IndisputableMonolith.Gravity.ILGDerivation
ILGDerivation module establishes the unique time-kernel w_t from recognition lag C_lag = phi^{-5} and fine-structure exponent alpha. Galaxy dynamics researchers cite it when modeling modified gravity in ultra-diffuse systems. The module chains RRF gradient cost through the constants module to force the kernel and its flatness consequences.
claimThe time-kernel $w_t$ is uniquely fixed by the recognition lag $C_{lag} = ϕ^{-5}$ and fine-structure exponent $α$, thereby determining the effective modified gravity term at large scales from the RRF gradient cost.
background
Recognition Science sets the fundamental time quantum τ₀ = 1 tick in the Constants module.
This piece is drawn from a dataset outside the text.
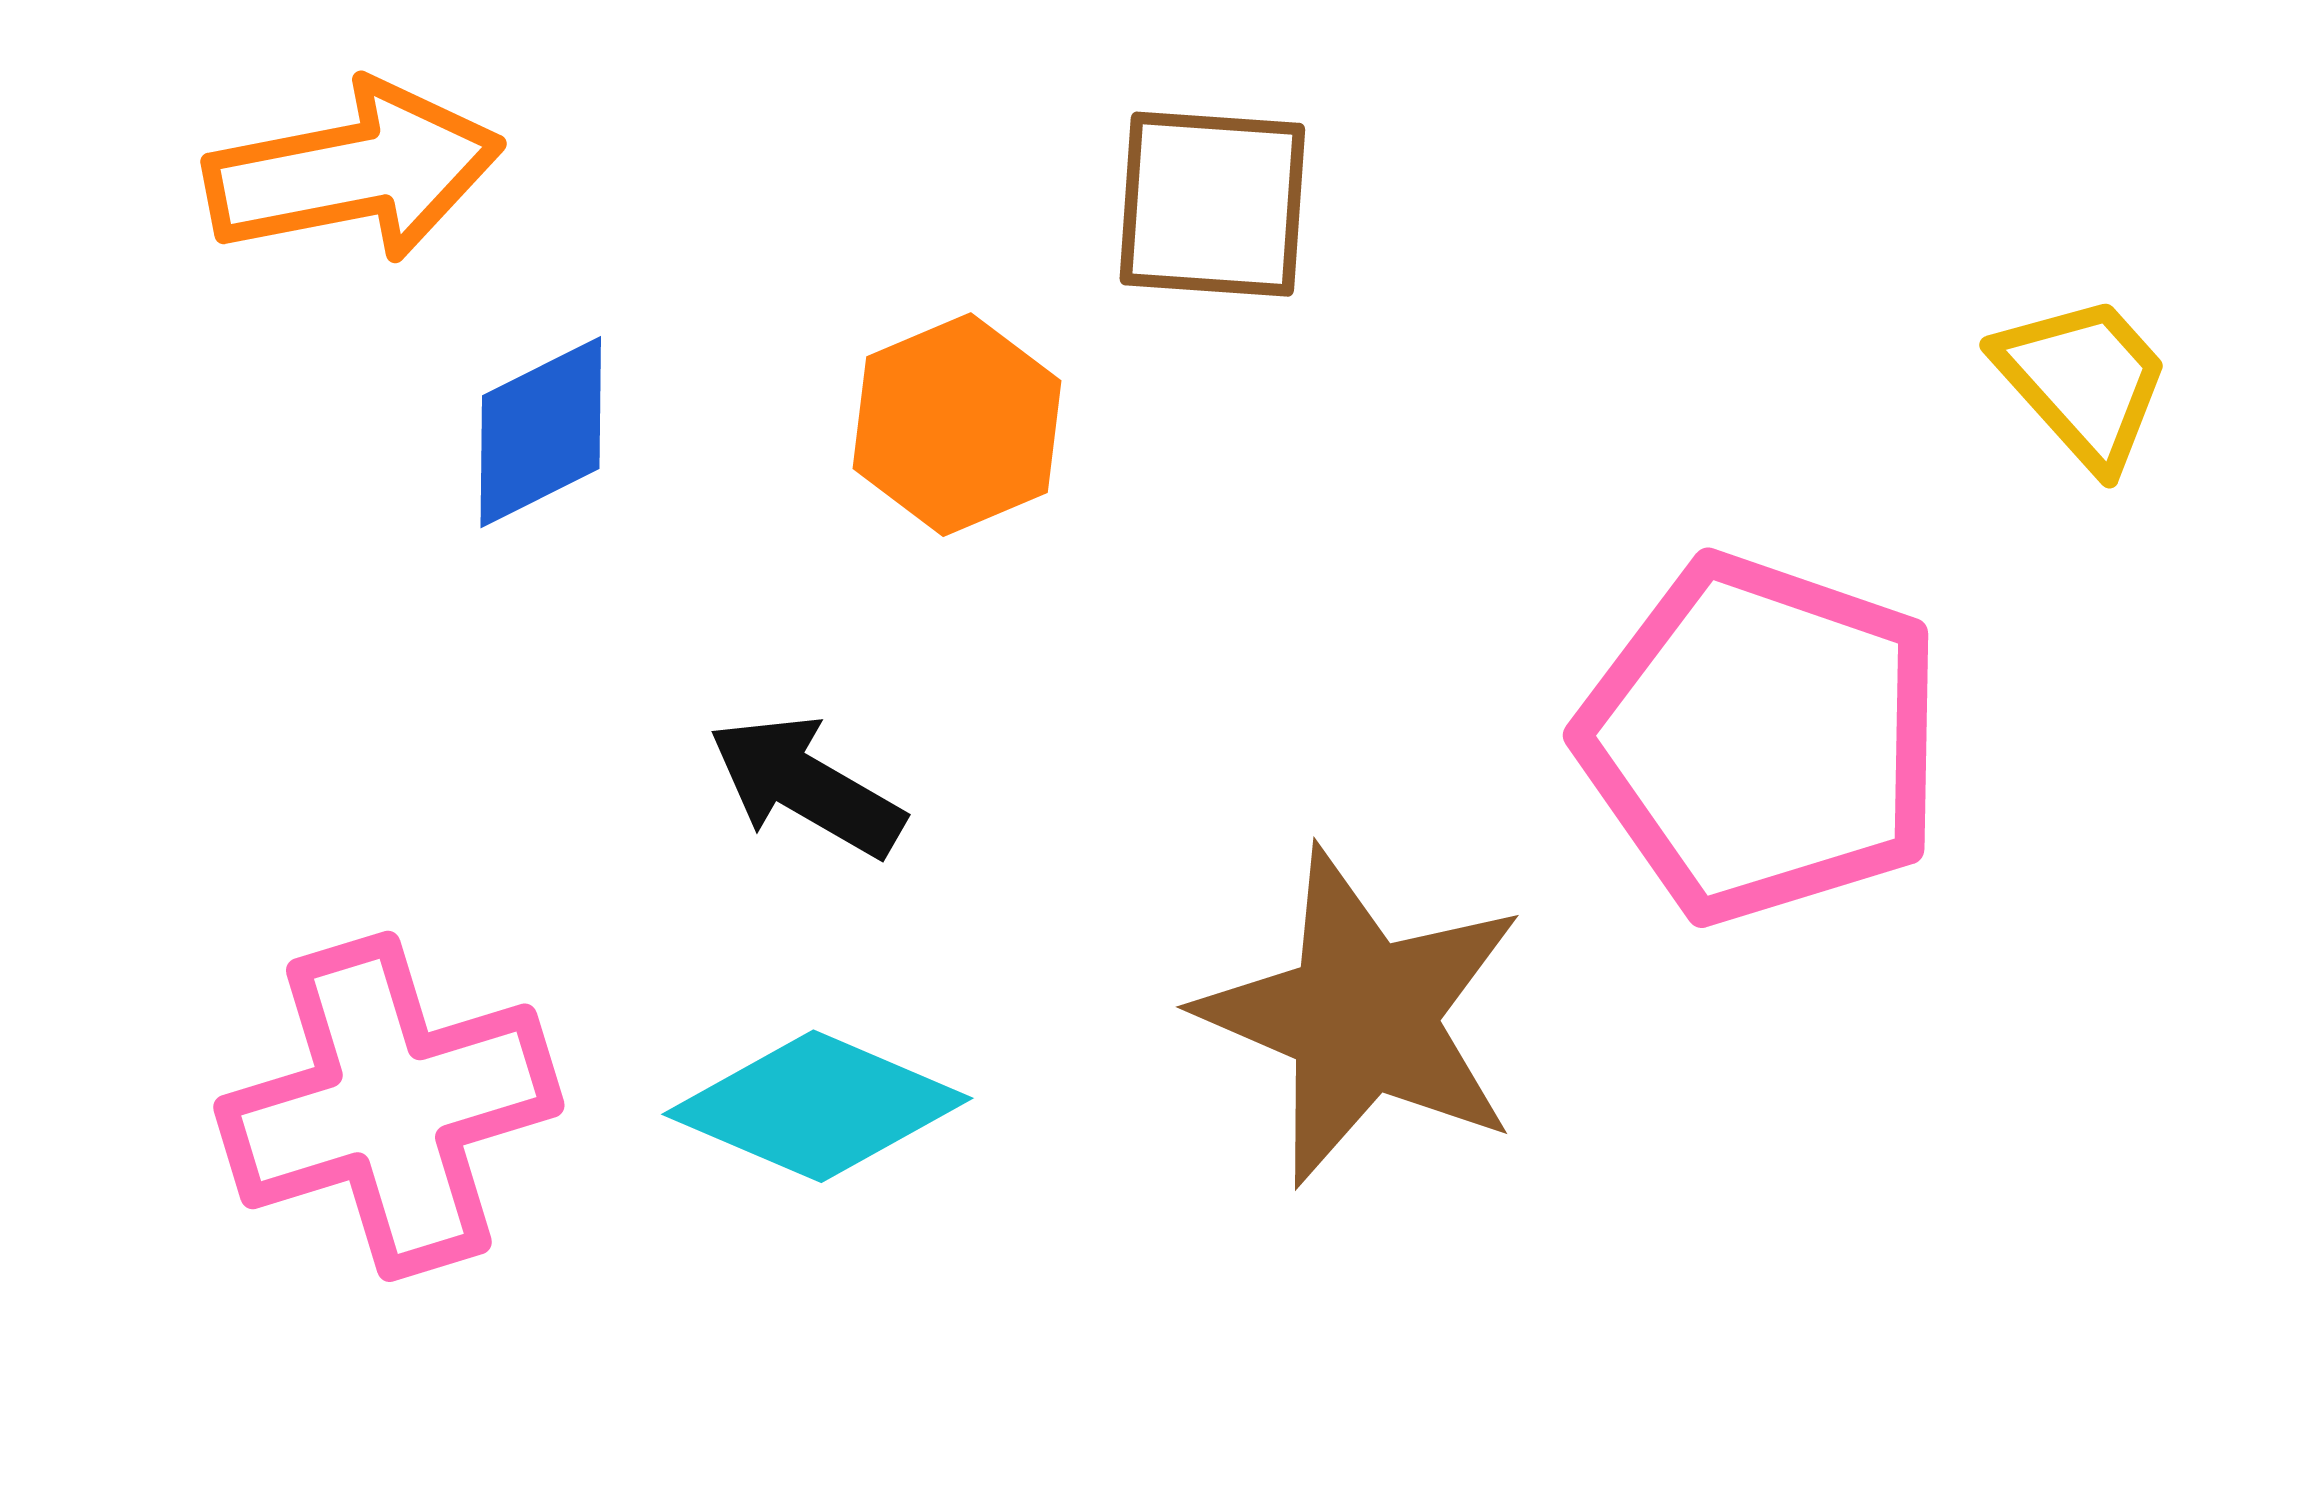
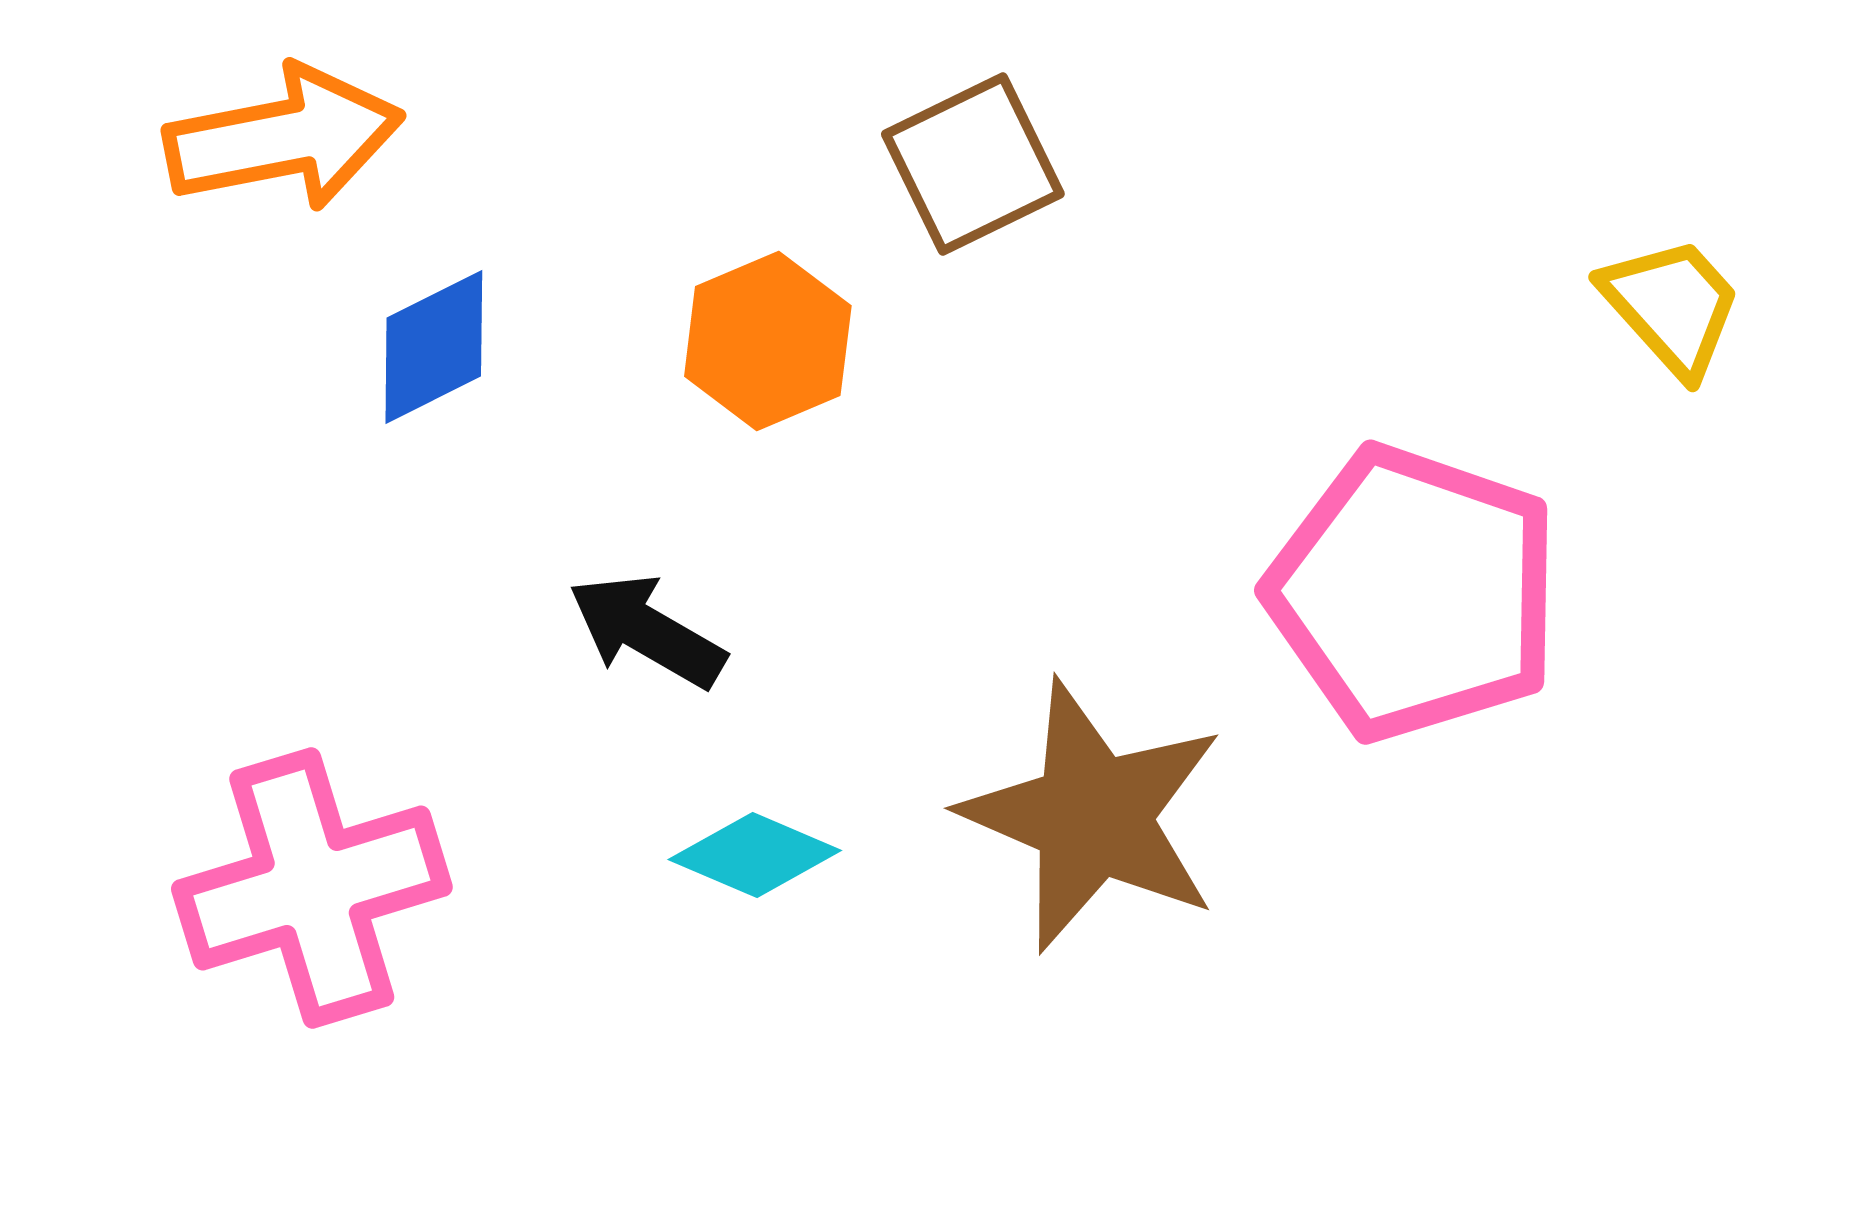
brown square: (1212, 204) -> (973, 164), turned -30
cyan diamond: (817, 1106) -> (755, 855), moved, size x0.7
The ILG module supplies the base definitions for the recognition functional and its gradient cost at large scales. This derivation module connects those elements to the time-kernel via the lag parameter and α.
proof idea
The module structures the argument as a sequence of grounded theorems: first the w_t formula is fixed by the lag and α, then rotational flatness is forced, and positive and nonzero vflat are derived as direct consequences.
why it matters in Recognition Science
This module supplies the time-kernel derivation required by the UltraDiffuseGalaxies analysis for both DM-rich and DM-poor galaxies. It realizes the ILG Time-Kernel Derivation theorem, bridging the recognition lag to large-scale gravity modifications in the RS framework.
scope and limits
- Does not compute explicit rotation curve fits for named galaxies.
- Does not extend the kernel to cluster or cosmological scales.
- Does not incorporate baryonic feedback or star-formation terms.
- Does not prove uniqueness outside the stated lag and α parameters.